What you need to do:
Repeat the entries exactly but omit the pictures.
--- Information given Enclosed Below ---
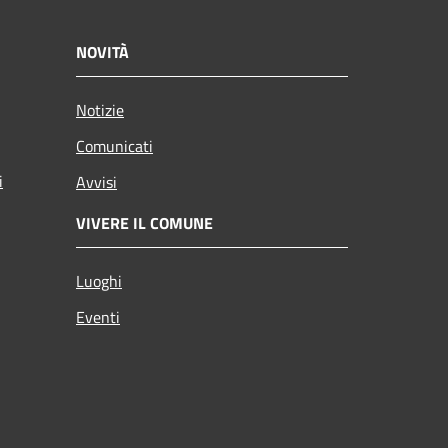
NOVITÀ
Notizie
Comunicati
i
Avvisi
VIVERE IL COMUNE
Luoghi
Eventi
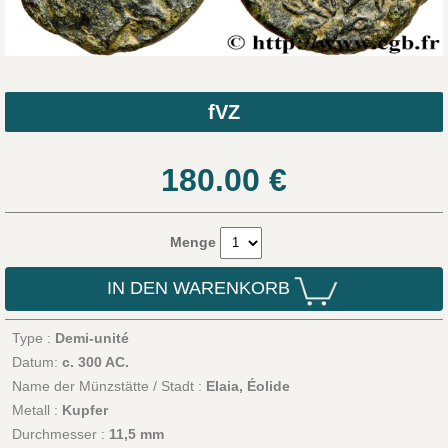
fVZ
180.00
€
Menge
IN DEN WARENKORB
Type :
Demi-unité
Datum:
c. 300 AC.
Name der Münzstätte / Stadt :
Elaia, Éolide
Metall :
Kupfer
Durchmesser :
11,5 mm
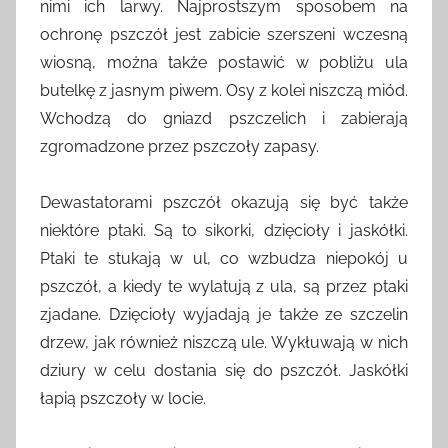
nimi ich larwy. Najprostszym sposobem na
ochronę pszczół jest zabicie szerszeni wczesną
wiosną, można także postawić w pobliżu ula
butelkę z jasnym piwem. Osy z kolei niszczą miód.
Wchodzą do gniazd pszczelich i zabierają
zgromadzone przez pszczoły zapasy.
Dewastatorami pszczół okazują się być także
niektóre ptaki. Są to sikorki, dzięcioły i jaskółki.
Ptaki te stukają w ul, co wzbudza niepokój u
pszczół, a kiedy te wylatują z ula, są przez ptaki
zjadane. Dzięcioły wyjadają je także ze szczelin
drzew, jak również niszczą ule. Wykłuwają w nich
dziury w celu dostania się do pszczół. Jaskółki
łapią pszczoły w locie.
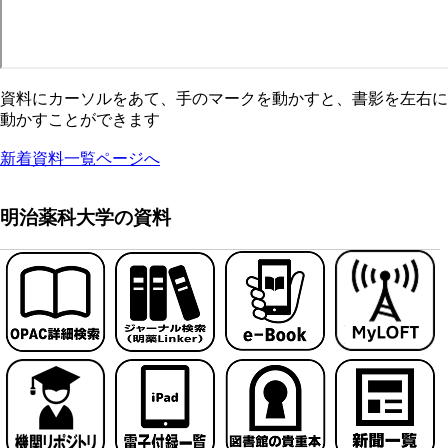
資料にカーソルをあて、手のマークを動かすと、書影を左右に
動かすことができます
新着資料一覧ページへ
明治薬科大学の資料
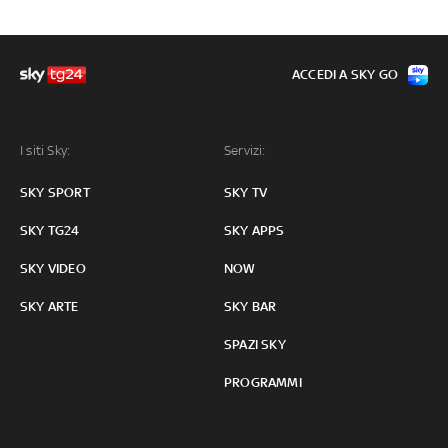
ACCEDI A SKY GO
I siti Sky:
Servizi:
SKY SPORT
SKY TV
SKY TG24
SKY APPS
SKY VIDEO
NOW
SKY ARTE
SKY BAR
SPAZI SKY
PROGRAMMI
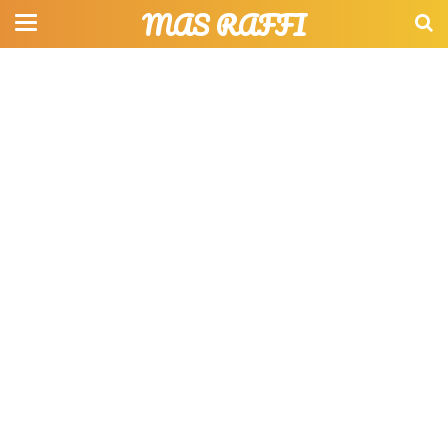
MAS RAFFI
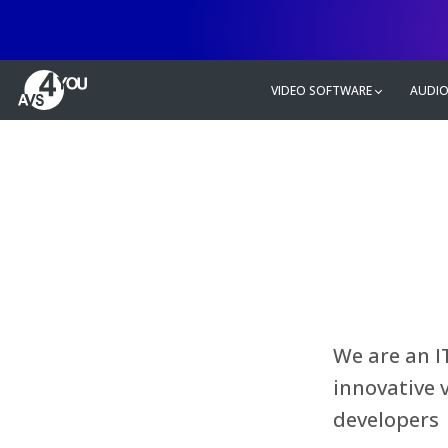
VIDEO SOFTWARE
AUDIO
We are an I
innovative 
developers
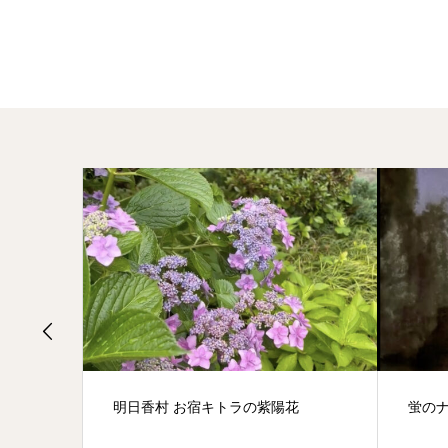
花
蛍のナイトウォーク
旅の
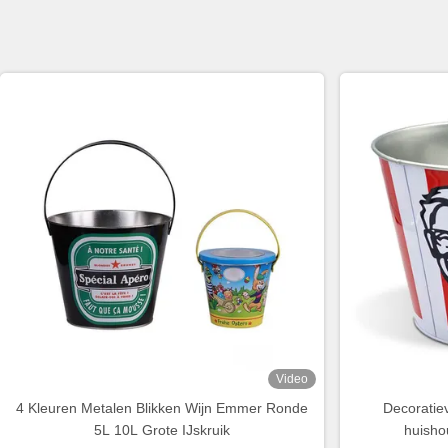
Video
4 Kleuren Metalen Blikken Wijn Emmer Ronde
Decoratie
5L 10L Grote IJskruik
huisho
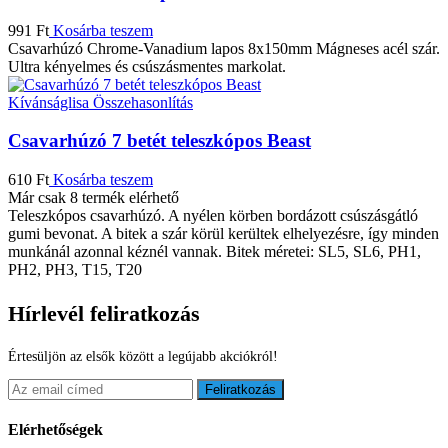
991
Ft
Kosárba teszem
Csavarhúzó Chrome-Vanadium lapos 8x150mm Mágneses acél szár.
Ultra kényelmes és csúszásmentes markolat.
Kívánságlisa
Összehasonlítás
Csavarhúzó 7 betét teleszkópos Beast
610
Ft
Kosárba teszem
Már csak 8 termék elérhető
Teleszkópos csavarhúzó. A nyélen körben bordázott csúszásgátló
gumi bevonat. A bitek a szár körül kerültek elhelyezésre, így minden
munkánál azonnal kéznél vannak. Bitek méretei: SL5, SL6, PH1,
PH2, PH3, T15, T20
Hírlevél feliratkozás
Értesüljön az elsők között a legújabb akciókról!
Feliratkozás
Elérhetőségek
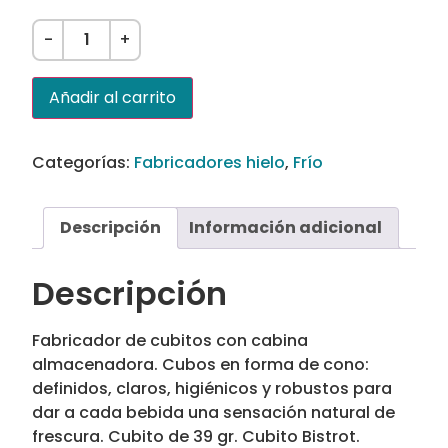
-
+
Añadir al carrito
Categorías:
Fabricadores hielo
,
Frío
Descripción
Información adicional
Descripción
Fabricador de cubitos con cabina
almacenadora. Cubos en forma de cono:
definidos, claros, higiénicos y robustos para
dar a cada bebida una sensación natural de
frescura. Cubito de 39 gr. Cubito Bistrot.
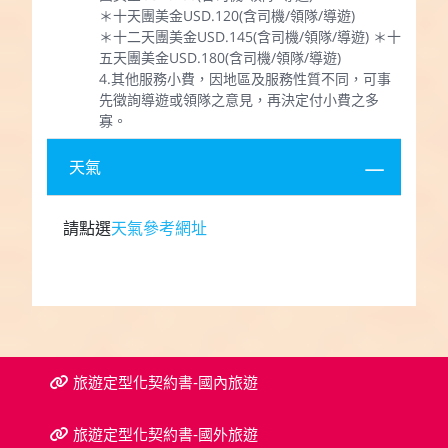
＊十天團美金USD.120(含司機/領隊/導遊)
＊十二天團美金USD.145(含司機/領隊/導遊) ＊十
五天團美金USD.180(含司機/領隊/導遊)
4.其他服務小費，因地區及服務性質不同，可事
先徵詢導遊或領隊之意見，再決定付小費之多
寡。
天氣
請點選
天氣參考網址
旅遊定型化契約書-國內旅遊
旅遊定型化契約書-國外旅遊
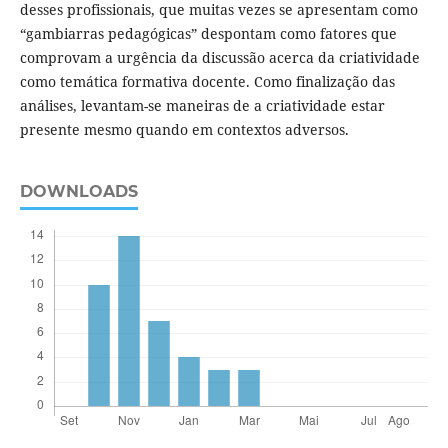
desses profissionais, que muitas vezes se apresentam como
“gambiarras pedagógicas” despontam como fatores que
comprovam a urgência da discussão acerca da criatividade
como temática formativa docente. Como finalização das
análises, levantam-se maneiras de a criatividade estar
presente mesmo quando em contextos adversos.
DOWNLOADS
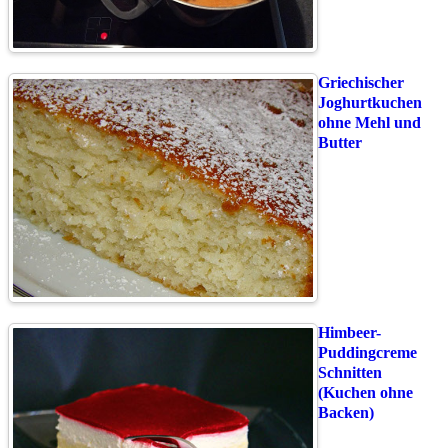
Griechischer
Joghurtkuchen
ohne Mehl und
Butter
Himbeer-
Puddingcreme
Schnitten
(Kuchen ohne
Backen)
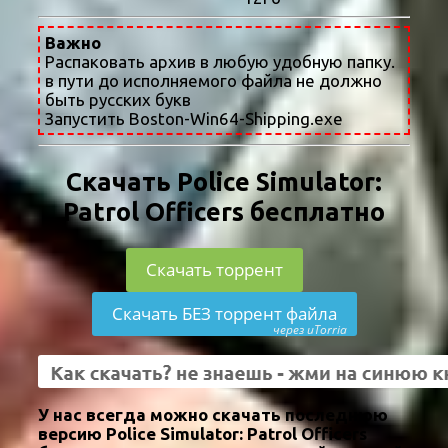
Важно
Распаковать архив в любую удобную папку.
в пути до исполняемого файла не должно
быть русских букв
Запустить Boston-Win64-Shipping.exe
Скачать Police Simulator:
Patrol Officers бесплатно
Скачать торрент
Скачать БЕЗ торрент файла
через uTorria
У нас всегда можно скачать последнюю
версию Police Simulator: Patrol Officers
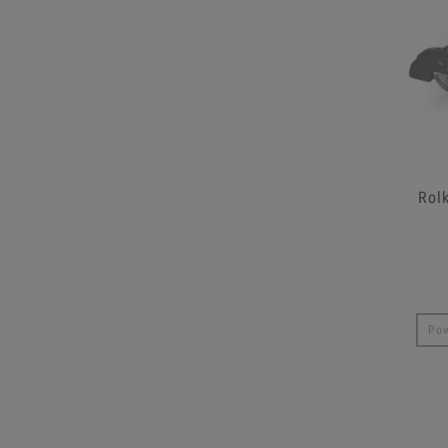
Rol
Pow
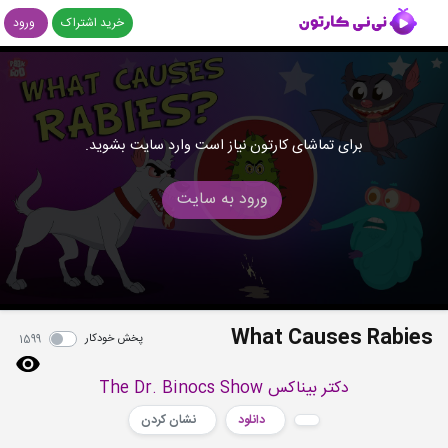
خرید اشتراک
ورود
برای تماشای کارتون نیاز است وارد سایت بشوید.
ورود به سایت
What Causes Rabies
پخش خودکار
1599
دکتر بیناکس The Dr. Binocs Show
دانلود
نشان کردن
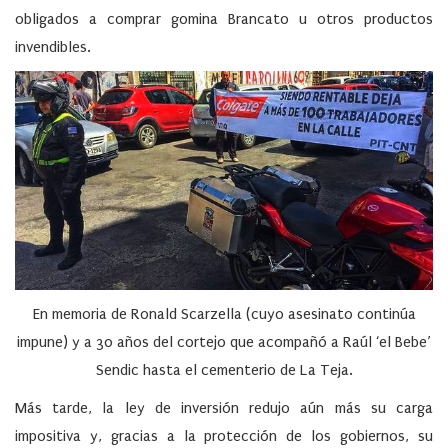
obligados a comprar gomina Brancato u otros productos
invendibles.
En memoria de Ronald Scarzella (cuyo asesinato continúa
impune) y a 30 años del cortejo que acompañó a Raúl ‘el Bebe’
Sendic hasta el cementerio de La Teja.
Más tarde, la ley de inversión redujo aún más su carga
impositiva y, gracias a la protección de los gobiernos, su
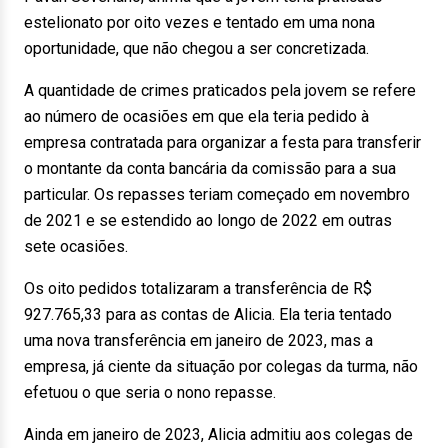
estelionato por oito vezes e tentado em uma nona
oportunidade, que não chegou a ser concretizada.
A quantidade de crimes praticados pela jovem se refere
ao número de ocasiões em que ela teria pedido à
empresa contratada para organizar a festa para transferir
o montante da conta bancária da comissão para a sua
particular. Os repasses teriam começado em novembro
de 2021 e se estendido ao longo de 2022 em outras
sete ocasiões.
Os oito pedidos totalizaram a transferência de R$
927.765,33 para as contas de Alicia. Ela teria tentado
uma nova transferência em janeiro de 2023, mas a
empresa, já ciente da situação por colegas da turma, não
efetuou o que seria o nono repasse.
Ainda em janeiro de 2023, Alicia admitiu aos colegas de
--- End of Enclosed Information given ---
Response for this exercise:
NOVITÀ
Notizie
Comunicati
i
Avvisi
VIVERE IL COMUNE
Luoghi
Eventi
fVZ
180.00
€
Menge
IN DEN WARENKORB
Type :
Demi-unité
Datum:
c. 300 AC.
Name der Münzstätte / Stadt :
Elaia, Éolide
Metall :
Kupfer
Durchmesser :
11,5 mm
nimi ich larwy. Najprostszym sposobem na
ochronę pszczół jest zabicie szerszeni wczesną
wiosną, można także postawić w pobliżu ula
butelkę z jasnym piwem. Osy z kolei niszczą miód.
Wchodzą do gniazd pszczelich i zabierają
zgromadzone przez pszczoły zapasy.
Dewastatorami pszczół okazują się być także
niektóre ptaki. Są to sikorki, dzięcioły i jaskółki.
Ptaki te stukają w ul, co wzbudza niepokój u
pszczół, a kiedy te wylatują z ula, są przez ptaki
zjadane. Dzięcioły wyjadają je także ze szczelin
drzew, jak również niszczą ule. Wykłuwają w nich
dziury w celu dostania się do pszczół. Jaskółki
łapią pszczoły w locie.
資料にカーソルをあて、手のマークを動かすと、書影を左右に
動かすことができます
新着資料一覧ページへ
明治薬科大学の資料
ACCEDI A SKY GO
I siti Sky:
Servizi:
SKY SPORT
SKY TV
SKY TG24
SKY APPS
SKY VIDEO
NOW
SKY ARTE
SKY BAR
SPAZI SKY
PROGRAMMI
MAS RAFFI
VIDEO SOFTWARE
AUDIO
We are an I
innovative 
developers
花
蛍のナイトウォーク
旅の
Video
4 Kleuren Metalen Blikken Wijn Emmer Ronde
Decoratie
5L 10L Grote IJskruik
huisho
991
Ft
Kosárba teszem
Csavarhúzó Chrome-Vanadium lapos 8x150mm Mágneses acél szár.
Ultra kényelmes és csúszásmentes markolat.
Kívánságlisa
Összehasonlítás
Csavarhúzó 7 betét teleszkópos Beast
610
Ft
Kosárba teszem
Már csak 8 termék elérhető
Teleszkópos csavarhúzó. A nyélen körben bordázott csúszásgátló
gumi bevonat. A bitek a szár körül kerültek elhelyezésre, így minden
munkánál azonnal kéznél vannak. Bitek méretei: SL5, SL6, PH1,
PH2, PH3, T15, T20
Hírlevél feliratkozás
Értesüljön az elsők között a legújabb akciókról!
Feliratkozás
Elérhetőségek
-
+
Añadir al carrito
Categorías:
Fabricadores hielo
,
Frío
Descripción
Información adicional
Descripción
Fabricador de cubitos con cabina
almacenadora. Cubos en forma de cono:
definidos, claros, higiénicos y robustos para
dar a cada bebida una sensación natural de
frescura. Cubito de 39 gr. Cubito Bistrot.
＊十天團美金USD.120(含司機/領隊/導遊)
＊十二天團美金USD.145(含司機/領隊/導遊) ＊十
五天團美金USD.180(含司機/領隊/導遊)
4.其他服務小費，因地區及服務性質不同，可事
先徵詢導遊或領隊之意見，再決定付小費之多
寡。
天氣
請點選
天氣參考網址
旅遊定型化契約書-國內旅遊
旅遊定型化契約書-國外旅遊
desses profissionais, que muitas vezes se apresentam como
“gambiarras pedagógicas” despontam como fatores que
comprovam a urgência da discussão acerca da criatividade
como temática formativa docente. Como finalização das
análises, levantam-se maneiras de a criatividade estar
presente mesmo quando em contextos adversos.
DOWNLOADS
Griechischer
Joghurtkuchen
ohne Mehl und
Butter
Himbeer-
Puddingcreme
Schnitten
(Kuchen ohne
Backen)
Важно
Распаковать архив в любую удобную папку.
в пути до исполняемого файла не должно
быть русских букв
Запустить Boston-Win64-Shipping.exe
Скачать Police Simulator:
Patrol Officers бесплатно
Скачать торрент
Скачать БЕЗ торрент файла
через uTorria
У нас всегда можно скачать последнюю
версию Police Simulator: Patrol Officers
Rol
Pow
خرید اشتراک
ورود
برای تماشای کارتون نیاز است وارد سایت بشوید.
ورود به سایت
What Causes Rabies
پخش خودکار
1599
دکتر بیناکس The Dr. Binocs Show
دانلود
نشان کردن
obligados a comprar gomina Brancato u otros productos
invendibles.
En memoria de Ronald Scarzella (cuyo asesinato continúa
impune) y a 30 años del cortejo que acompañó a Raúl ‘el Bebe’
Sendic hasta el cementerio de La Teja.
Más tarde, la ley de inversión redujo aún más su carga
impositiva y, gracias a la protección de los gobiernos, su
estelionato por oito vezes e tentado em uma nona
oportunidade, que não chegou a ser concretizada.
A quantidade de crimes praticados pela jovem se refere
ao número de ocasiões em que ela teria pedido à
empresa contratada para organizar a festa para transferir
o montante da conta bancária da comissão para a sua
particular. Os repasses teriam começado em novembro
de 2021 e se estendido ao longo de 2022 em outras
sete ocasiões.
Os oito pedidos totalizaram a transferência de R$
927.765,33 para as contas de Alicia. Ela teria tentado
uma nova transferência em janeiro de 2023, mas a
empresa, já ciente da situação por colegas da turma, não
efetuou o que seria o nono repasse.
Ainda em janeiro de 2023, Alicia admitiu aos colegas de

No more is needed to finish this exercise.